A 50% Chance of Doomsday ?

May 4, 2009

Thanks to Bruce Schneier for this story …

You may have seen news stories from time to time about the development of the Large Hadron Collider [LHC] at CERN, the European physics research center in Switzerland.   Scientists are anxious for the completion of the project, because the LHC will enable them to perform experiments with elementary particles at considerably higher energies than has been possible to date.  (Higher energy particles are also more massive, following Einstein’s famous relationship, E = mc².) It’s been hypothesized that experiments at the LHC may lead to unambiguous detection of the Higgs Boson (sometimes nicknamed the “God particle”), whose existence is predicted by the Standard Model of particle physics, but has never been observed.

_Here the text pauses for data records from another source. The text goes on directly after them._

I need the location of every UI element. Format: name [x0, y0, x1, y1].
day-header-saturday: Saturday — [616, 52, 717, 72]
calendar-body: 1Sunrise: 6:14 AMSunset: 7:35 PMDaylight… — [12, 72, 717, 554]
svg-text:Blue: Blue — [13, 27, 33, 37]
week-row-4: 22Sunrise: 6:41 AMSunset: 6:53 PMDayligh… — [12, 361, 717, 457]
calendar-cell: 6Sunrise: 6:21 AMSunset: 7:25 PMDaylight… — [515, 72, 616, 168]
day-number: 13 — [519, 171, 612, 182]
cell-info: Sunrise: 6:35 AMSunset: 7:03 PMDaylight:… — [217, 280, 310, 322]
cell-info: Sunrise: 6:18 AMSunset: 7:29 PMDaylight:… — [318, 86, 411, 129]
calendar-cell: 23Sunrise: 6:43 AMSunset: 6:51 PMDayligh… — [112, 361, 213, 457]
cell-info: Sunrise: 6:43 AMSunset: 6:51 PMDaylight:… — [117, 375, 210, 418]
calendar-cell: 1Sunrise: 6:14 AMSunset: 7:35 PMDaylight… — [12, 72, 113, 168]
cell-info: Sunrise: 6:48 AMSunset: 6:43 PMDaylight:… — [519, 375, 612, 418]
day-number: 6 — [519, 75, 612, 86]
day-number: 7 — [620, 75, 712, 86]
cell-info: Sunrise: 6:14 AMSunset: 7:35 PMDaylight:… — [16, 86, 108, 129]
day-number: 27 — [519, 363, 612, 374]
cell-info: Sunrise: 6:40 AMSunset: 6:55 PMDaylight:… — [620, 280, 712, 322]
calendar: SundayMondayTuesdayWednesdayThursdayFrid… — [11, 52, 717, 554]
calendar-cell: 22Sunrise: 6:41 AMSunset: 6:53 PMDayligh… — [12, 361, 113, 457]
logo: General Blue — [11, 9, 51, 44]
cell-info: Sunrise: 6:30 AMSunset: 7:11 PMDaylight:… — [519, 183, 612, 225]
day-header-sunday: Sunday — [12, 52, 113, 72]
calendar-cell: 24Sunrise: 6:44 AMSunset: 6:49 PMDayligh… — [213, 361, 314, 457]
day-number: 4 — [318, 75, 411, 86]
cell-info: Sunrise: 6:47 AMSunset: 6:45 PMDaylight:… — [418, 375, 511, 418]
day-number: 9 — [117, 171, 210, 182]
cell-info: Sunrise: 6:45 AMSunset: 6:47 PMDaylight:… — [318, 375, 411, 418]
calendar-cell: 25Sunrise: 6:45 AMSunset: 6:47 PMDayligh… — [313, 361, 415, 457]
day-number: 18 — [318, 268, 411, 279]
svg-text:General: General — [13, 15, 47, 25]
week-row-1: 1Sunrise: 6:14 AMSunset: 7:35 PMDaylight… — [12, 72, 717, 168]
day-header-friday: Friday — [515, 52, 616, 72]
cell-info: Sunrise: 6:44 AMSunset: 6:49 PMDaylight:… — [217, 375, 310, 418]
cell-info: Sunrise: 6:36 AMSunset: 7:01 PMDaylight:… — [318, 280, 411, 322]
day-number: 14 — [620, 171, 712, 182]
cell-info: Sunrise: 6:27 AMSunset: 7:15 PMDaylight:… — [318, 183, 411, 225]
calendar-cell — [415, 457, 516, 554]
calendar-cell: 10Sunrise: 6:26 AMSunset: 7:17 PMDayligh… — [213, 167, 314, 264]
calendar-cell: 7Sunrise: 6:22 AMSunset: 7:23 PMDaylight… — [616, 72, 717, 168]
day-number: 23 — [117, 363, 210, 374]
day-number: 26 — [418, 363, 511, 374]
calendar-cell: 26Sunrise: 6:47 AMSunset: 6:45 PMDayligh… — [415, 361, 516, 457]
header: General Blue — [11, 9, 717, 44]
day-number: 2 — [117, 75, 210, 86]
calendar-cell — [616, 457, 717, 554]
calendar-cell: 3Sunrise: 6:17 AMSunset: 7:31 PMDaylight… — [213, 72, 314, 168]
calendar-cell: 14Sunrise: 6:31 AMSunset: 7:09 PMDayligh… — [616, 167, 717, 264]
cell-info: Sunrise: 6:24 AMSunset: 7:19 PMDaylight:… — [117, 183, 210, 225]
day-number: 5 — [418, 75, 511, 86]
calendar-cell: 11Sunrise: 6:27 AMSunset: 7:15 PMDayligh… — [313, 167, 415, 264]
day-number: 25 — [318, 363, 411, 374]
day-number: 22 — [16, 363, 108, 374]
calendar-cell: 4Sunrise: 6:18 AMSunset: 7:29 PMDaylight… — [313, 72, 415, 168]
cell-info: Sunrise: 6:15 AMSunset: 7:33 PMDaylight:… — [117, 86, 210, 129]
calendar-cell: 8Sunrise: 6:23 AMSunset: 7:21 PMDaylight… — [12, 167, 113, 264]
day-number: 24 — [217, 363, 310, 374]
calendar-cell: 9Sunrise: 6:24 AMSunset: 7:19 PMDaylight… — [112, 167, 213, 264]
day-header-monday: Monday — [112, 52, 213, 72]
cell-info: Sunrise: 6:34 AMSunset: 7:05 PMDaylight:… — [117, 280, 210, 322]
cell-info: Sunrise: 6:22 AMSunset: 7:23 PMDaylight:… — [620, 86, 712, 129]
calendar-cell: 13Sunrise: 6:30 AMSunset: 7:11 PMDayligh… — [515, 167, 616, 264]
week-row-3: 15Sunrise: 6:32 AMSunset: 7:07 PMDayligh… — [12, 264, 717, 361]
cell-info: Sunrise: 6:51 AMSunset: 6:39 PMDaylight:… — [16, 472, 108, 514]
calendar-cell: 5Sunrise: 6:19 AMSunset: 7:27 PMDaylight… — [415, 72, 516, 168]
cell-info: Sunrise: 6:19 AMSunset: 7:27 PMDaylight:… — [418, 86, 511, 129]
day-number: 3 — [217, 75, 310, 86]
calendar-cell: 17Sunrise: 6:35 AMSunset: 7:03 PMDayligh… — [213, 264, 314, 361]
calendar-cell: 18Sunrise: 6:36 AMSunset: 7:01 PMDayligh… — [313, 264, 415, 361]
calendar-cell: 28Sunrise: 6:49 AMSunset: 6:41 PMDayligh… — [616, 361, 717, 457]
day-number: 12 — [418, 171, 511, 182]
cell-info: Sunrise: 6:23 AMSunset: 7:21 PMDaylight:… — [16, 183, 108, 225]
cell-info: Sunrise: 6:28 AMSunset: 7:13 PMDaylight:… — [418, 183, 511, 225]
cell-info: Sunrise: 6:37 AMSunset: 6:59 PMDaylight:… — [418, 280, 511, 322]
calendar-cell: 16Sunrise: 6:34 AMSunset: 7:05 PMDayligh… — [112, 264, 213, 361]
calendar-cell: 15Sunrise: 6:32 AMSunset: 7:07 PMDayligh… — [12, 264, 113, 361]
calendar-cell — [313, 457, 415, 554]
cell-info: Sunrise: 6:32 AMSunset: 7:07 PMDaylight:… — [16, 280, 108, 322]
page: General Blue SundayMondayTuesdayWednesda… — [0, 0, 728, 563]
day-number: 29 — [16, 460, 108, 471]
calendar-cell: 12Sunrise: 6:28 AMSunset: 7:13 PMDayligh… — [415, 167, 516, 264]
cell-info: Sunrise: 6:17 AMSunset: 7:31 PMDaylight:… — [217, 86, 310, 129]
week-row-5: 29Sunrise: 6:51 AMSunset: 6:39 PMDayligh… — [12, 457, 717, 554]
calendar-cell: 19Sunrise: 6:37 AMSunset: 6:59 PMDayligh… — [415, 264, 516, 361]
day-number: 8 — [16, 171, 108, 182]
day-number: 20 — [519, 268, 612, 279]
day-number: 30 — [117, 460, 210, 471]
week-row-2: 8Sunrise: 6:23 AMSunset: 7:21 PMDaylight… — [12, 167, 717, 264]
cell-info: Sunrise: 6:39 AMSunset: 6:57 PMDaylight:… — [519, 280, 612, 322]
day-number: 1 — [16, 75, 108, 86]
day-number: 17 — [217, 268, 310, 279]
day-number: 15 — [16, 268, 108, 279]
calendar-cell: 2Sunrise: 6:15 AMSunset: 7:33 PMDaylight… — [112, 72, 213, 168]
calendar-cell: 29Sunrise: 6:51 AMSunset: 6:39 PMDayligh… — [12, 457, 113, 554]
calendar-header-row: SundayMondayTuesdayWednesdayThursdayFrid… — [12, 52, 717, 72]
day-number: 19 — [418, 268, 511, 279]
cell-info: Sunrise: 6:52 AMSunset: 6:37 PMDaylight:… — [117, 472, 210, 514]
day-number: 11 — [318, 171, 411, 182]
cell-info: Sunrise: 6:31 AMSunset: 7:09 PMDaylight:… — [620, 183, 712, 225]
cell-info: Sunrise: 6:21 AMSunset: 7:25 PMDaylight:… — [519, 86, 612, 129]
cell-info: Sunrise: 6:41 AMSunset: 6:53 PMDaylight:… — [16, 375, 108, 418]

Some people have expressed  concern about  potential danger from experiments at such high energy levels.  (For example, the LHC can collide opposing proton beams at 7 TeV.  One tera-electron-volt is 1,000,000,000,000 electron volts.)  These energies correspond to those that existed in the universe very shortly after the Big Bang.  There has been speculation that the collisions might create a black hole, which might do great damage.  Reviews of the question by competent physicists, endorsed by the American Physical Society, have concluded that there is no reason for concern.

However, it seems there is a high school science teacher named Walter Wagner who thinks this is wrong, and that there is a 50% chance that the Earth will be destroyed..  The Daily Show on the Comedy Central network picked up the story.  His method of assessing probabilities is certainly novel:

“If you have something that can happen, and something that won’t necessarily happen, it’s going to either happen or it’s going to not happen, and so the best guess is 1 in 2.”

If you watch the Daily Show segment, Mr.Wagner is interviewed by John Oliver.  What is most disturbing is the section of clips from “serious” media that take him seriously.

Bruce Schneier says, “This may be the stupidest example of risk assessment I’ve ever seen.”  In terms of mathematical illiteracy, I’d say it ranks right up there with the Indiana legislature’s attempt to set the value of π by statute.